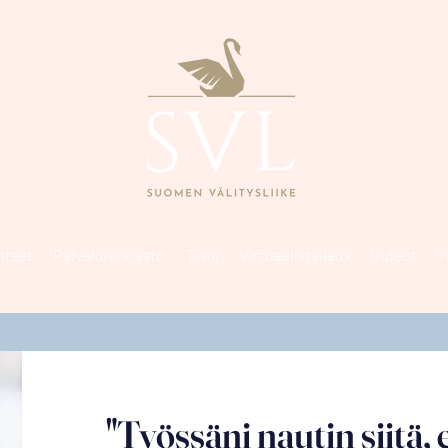
hteet
Palveluhinnasto
Tiimi
Virtuaalistailaus
Videot
Y
"Työssäni nautin siitä,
+ + + + +
* _TASK INSTRUCTIONS_
Restate the data word for word while omitting each picture.

* _ANSWER FOR THE TASK_
hteet
Palveluhinnasto
Tiimi
Virtuaalistailaus
Videot
Y
"Työssäni nautin siitä,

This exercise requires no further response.